Contextual Code Review
Source: Dev.to
Contextual AI Code Reviews
AI code reviews fail not because AI is weak, but because we ask the wrong kind of question without context.
Ask AI to review your code without context, and you’ll get a checklist of idealistic complaints:
- “Consider adding null checks here”
- “This method name could be more descriptive”
- “Security: validate user input”
- “Consider using dependency injection”
Some of these might be valid, but most are noise. The AI doesn’t know that this service runs in a protected internal environment, that performance matters more than readability, or that the “inconsistent naming” follows a legacy convention the team deliberately kept.
Without context, AI reviews against platonic ideals. With context, AI reviews against your actual requirements. This issue is most pronounced when reviewing human‑written legacy code—code written before AI assistance.
Legacy codebases often have:
- Inconsistent namespace conventions
- Class names that evolved organically
- Implicit agreements the team never documented
- Technical debt the team consciously accepted
AI sees all of these as “problems to fix,” but many are acknowledged trade‑offs, not oversights. If the compiler can catch an issue, exclude it from the AI review. Every token spent on “missing semicolon” or “unused variable” is a token not spent on meaningful analysis—your linter and IDE already handle those.
Review Perspectives
Specify the lens you want the AI to use; otherwise it will flag issues that are non‑issues in your context.
| Perspective | Typical Questions |
|---|---|
| Logic check | Does the code do what it’s supposed to do? |
| Security check | Are there vulnerabilities? Is input validation adequate? |
| Performance check | Is the resource usage optimal? What is the algorithmic complexity? |
| Thread safety | Could there be race conditions, deadlocks, or shared‑state issues? |
| Framework conformance | Does it follow the framework’s patterns? |
| Architecture fit | Does it fit the existing structure? |
A service running behind three layers of authentication doesn’t need input‑sanitization warnings.

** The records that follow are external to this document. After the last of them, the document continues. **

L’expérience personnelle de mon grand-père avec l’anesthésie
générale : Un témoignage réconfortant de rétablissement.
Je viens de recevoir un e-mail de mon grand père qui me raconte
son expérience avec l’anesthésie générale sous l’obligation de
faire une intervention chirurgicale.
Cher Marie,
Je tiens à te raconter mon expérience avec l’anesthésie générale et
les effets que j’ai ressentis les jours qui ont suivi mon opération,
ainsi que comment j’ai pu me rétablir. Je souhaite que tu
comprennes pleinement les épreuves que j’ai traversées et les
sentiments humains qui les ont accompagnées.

A batch job that runs once daily doesn’t need microsecond‑level optimization suggestions.
Providing Context to AI
Before AI can review effectively, it needs to understand:
- Where does this service sit in the architecture?
- What security boundaries protect it?
- What are the performance requirements?
- What external interfaces does it connect to?
Example context
This service runs in an internal VPC with no external exposure.
It processes batch data nightly; latency is not critical.
Input comes from a validated upstream service.
For well‑known frameworks (ASP.NET, Spring, Rails), AI has abundant training data. For custom architectures, AI cannot grasp the full structure at once. In those cases:
- Human manages the scope – review proceeds layer by layer.
- Check whether additions/changes conform to the established structure.
- Don’t expect AI to understand your entire custom framework from a single file; build understanding incrementally.
Systematic Review Process
- Load system context – position, constraints, interfaces.
- Load structural context – architecture, conventions.
- Baseline – identify existing issues and mark them as acknowledged.
- Define review perspective – logic, security, performance, etc.
- Review new changes against the defined criteria.
This is not a prompt; it’s a preparation phase before the prompt.
Aligning with Quality Models (ISO 25010)
Select the characteristics relevant to your review; don’t check everything every time.
| Characteristic | Check Focus |
|---|---|
| Functional correctness | Does it meet requirements? |
| Performance efficiency | Resource usage, response time |
| Compatibility | Coexistence, interoperability |
| Usability | API clarity, error messages |
| Reliability | Fault tolerance, recoverability |
| Security | Confidentiality, integrity |
| Maintainability | Modularity, testability |
| Portability | Adaptability, installability |
Decision Making After Baseline Analysis
- If the surrounding code is highly inconsistent, demanding strict consistency from new additions may create friction without value.
- If consistency is important, accept the baseline debt but ensure new code does not worsen it.
This judgment call is a human decision, not something to delegate entirely to AI.
Approach vs. Result
| Approach | Result |
|---|---|
| “Review this code” (no context) | Idealistic noise |
| Contextual review (with defined perspective) | Relevant findings |
Key Takeaways
- Exclude compiler‑checkable issues; let linters handle them.
- Define the review perspective explicitly.
- Load both system and structural context before prompting.
- Establish a baseline of acknowledged technical debt.
- Use quality characteristics (e.g., ISO 25010) as a focused checklist.
By providing context, AI transforms from a pedantic critic into a useful reviewer. This insight is part of the Beyond Prompt Engineering series, which explores how structural and cultural approaches outperform pure prompt optimization in AI‑assisted development.